To do all of these things, SeedMeLab combines a content management system with file sharing capability. In this case, the creators chose the open-source Drupal framework because they wanted to build on a proven, scalable, and sustainable foundation.
“The great thing is that description and discussion capabilities are already part of content management systems, so we could focus on inventing the file system piece of it,” says Chourasia. “We turn the tables and make data the star. In blogging, one writes the story and then links it to the data. In our case, we do the opposite by presenting data first and then describing it, which is more natural for researchers.”
And because SeedMeLab is a set of distributable building blocks, each organization or service provider can decide how to compose, customize, and use them.
“Research groups can stand up their own instances,” says Chourasia. “They can brand it as their own, and they decide who gets access to it. There is a deep level of control, not limited to read and write, but also over who can do what on the site.”
The Laser Plasma Lab at UC San Diego has been using SeedMeLab since 2017. Since then, the group has grown from a handful of researchers to over a dozen. The lab now shares data with collaborators in Europe and Japan and has produced dozens of papers. Almost all of their work has used SeedMeLab in some fashion, accelerating their productivity.

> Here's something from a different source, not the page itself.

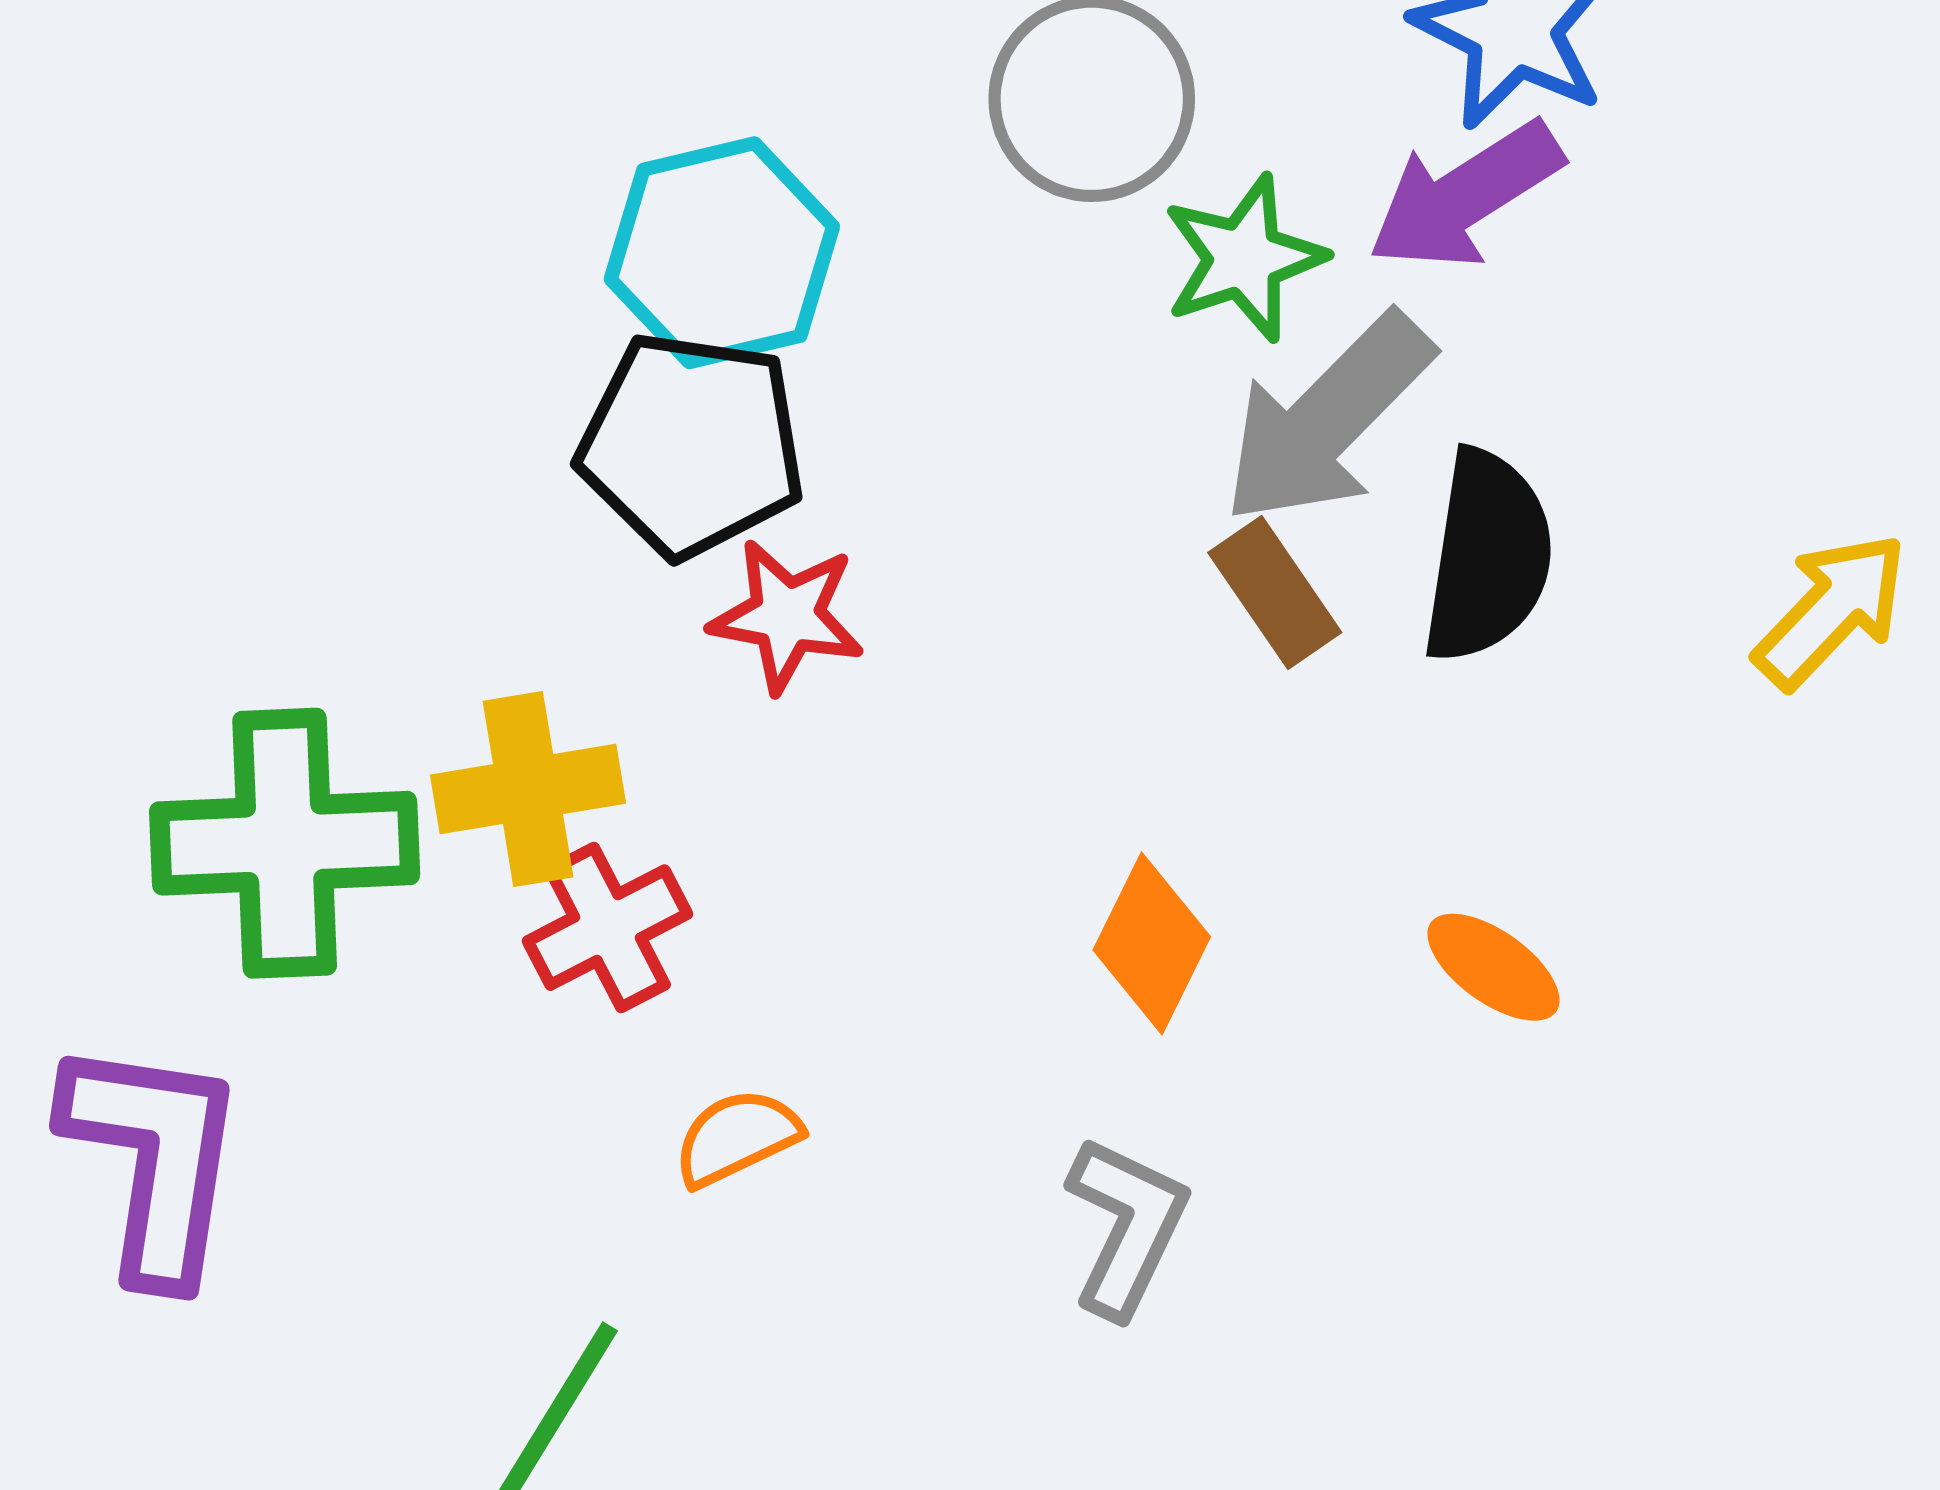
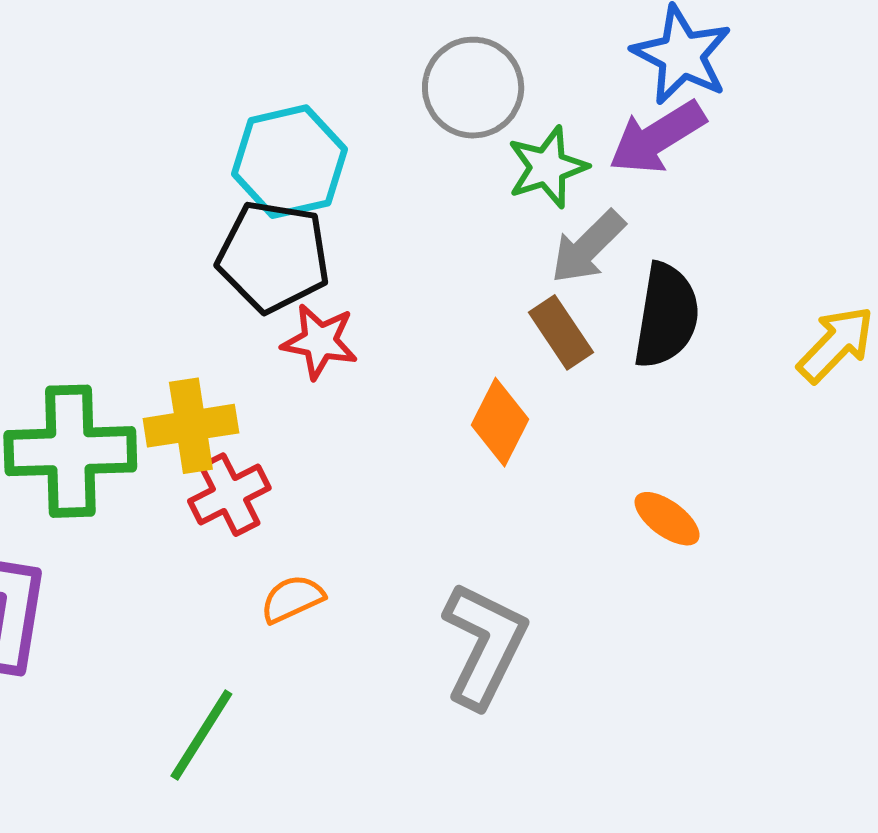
gray arrow: (1327, 419) -> (588, 247), size x0.7
orange diamond: (1152, 943) -> (500, 422), moved
gray L-shape: (1127, 1226) -> (484, 645), size x1.4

CIPRES, a public resource for the reconstruction of large phylogenetic trees has also turned to SeedMeLab for help. The CIPRES gateways offers access to XSEDE’s high-performance computing resources through a browser interface, but doesn’t have file-sharing capability. They used SeedMeLab’s building blocks to develop CIPRES Share, a place where all CIPRES users can transfer and share results and even make them public.
This connection to science gateways led SeedMeLab to become an affiliate member of the Science Gateways Community Institute (SGCI). They turned to SGCI’s services to improve their product through usability, sustainability, and marketing-oriented engagements.
“We consulted with SGCI to help us identify ways to proliferate and promote SeedMeLab and make it sustainable,” says Chourasia. “We are hoping to achieve sustainability in a multifaceted way that includes distributing open-source software that leverages the vibrant Drupal ecosystem, offering a fully managed SeedMeLab subscription service for research teams, and developing project-specific customizations and porting key capabilities back to our core.”
After receiving several years of feedback, SeedMeLab developers feel they now have a much better understanding of the needs of the research community. Their next priority is to transform SeedMeLab into a customizable data repository system that enables publishing. They also want to improve integration with science gateways and create more tools for that.
“As a cyberinfrastructure provider, we have a very good understanding of where the friction points are,” says Chourasia. “I think this is an important contribution to our community. To provide data accessibility and discovery in a meaningful, expressive, and consumable way—that’s a huge gap where we can contribute to enable tangible scientific and societal impacts.”